● **Work required**
Return the run of lines below that opens with the line containing "Travaux Publics, Etude" and closes with the line containing "Obtenir un Devis Gratuit", keeping each one exact.

[Records from a data source]
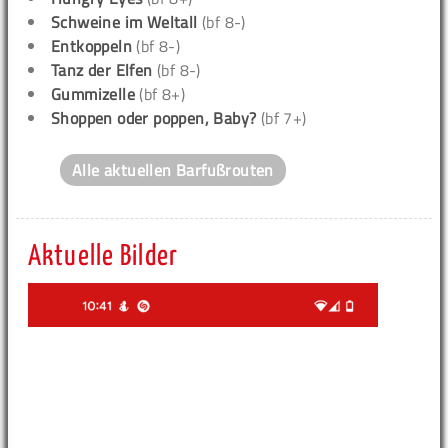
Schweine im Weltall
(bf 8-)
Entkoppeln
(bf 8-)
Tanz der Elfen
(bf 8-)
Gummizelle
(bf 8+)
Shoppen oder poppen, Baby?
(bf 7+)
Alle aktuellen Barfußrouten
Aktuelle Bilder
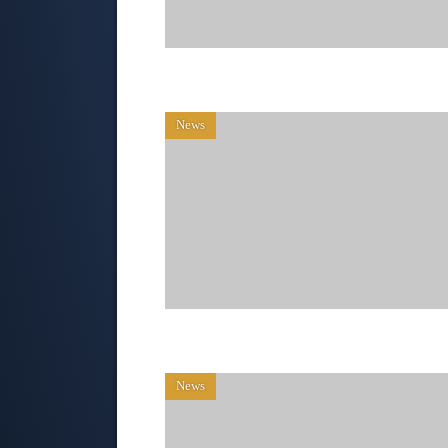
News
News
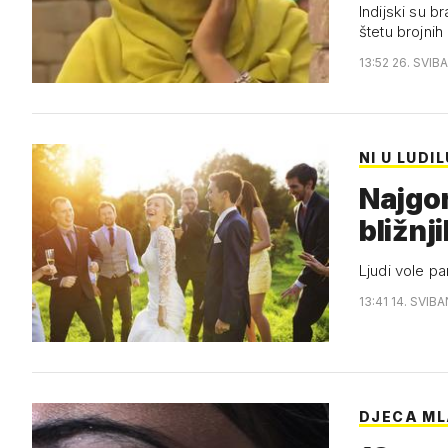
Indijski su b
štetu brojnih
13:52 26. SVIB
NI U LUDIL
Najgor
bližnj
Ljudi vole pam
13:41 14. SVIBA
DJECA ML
--
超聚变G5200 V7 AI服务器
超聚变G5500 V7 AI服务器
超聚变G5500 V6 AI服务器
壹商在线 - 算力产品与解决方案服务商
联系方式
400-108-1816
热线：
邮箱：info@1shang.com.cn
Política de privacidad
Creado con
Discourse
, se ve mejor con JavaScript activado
...
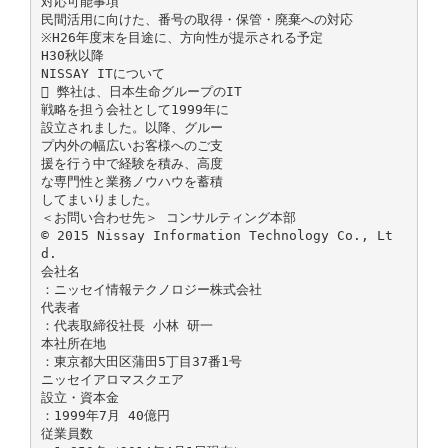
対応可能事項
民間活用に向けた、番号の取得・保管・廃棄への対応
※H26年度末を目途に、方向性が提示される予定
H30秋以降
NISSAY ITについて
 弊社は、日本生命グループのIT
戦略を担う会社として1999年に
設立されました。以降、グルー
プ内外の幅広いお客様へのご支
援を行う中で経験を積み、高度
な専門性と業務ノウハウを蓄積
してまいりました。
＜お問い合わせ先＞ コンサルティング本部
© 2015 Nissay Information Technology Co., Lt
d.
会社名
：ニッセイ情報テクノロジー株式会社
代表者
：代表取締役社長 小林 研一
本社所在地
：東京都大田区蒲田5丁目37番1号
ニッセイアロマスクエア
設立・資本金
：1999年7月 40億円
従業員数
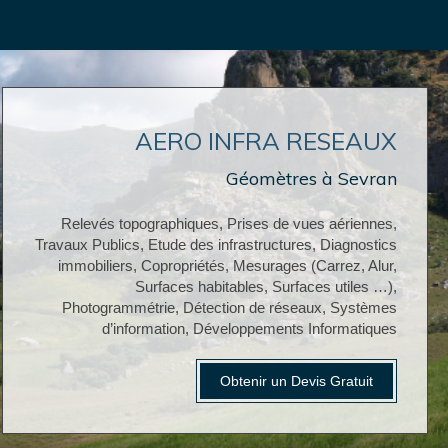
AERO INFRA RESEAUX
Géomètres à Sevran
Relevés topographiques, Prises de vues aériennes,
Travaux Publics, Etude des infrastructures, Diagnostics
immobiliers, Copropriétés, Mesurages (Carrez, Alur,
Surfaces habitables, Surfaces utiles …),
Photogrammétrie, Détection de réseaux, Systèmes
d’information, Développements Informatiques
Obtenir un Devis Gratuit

● **Worked solution**
Travaux Publics, Etude des infrastructures, Diagnostics
immobiliers, Copropriétés, Mesurages (Carrez, Alur,
Surfaces habitables, Surfaces utiles …),
Photogrammétrie, Détection de réseaux, Systèmes
d’information, Développements Informatiques
Obtenir un Devis Gratuit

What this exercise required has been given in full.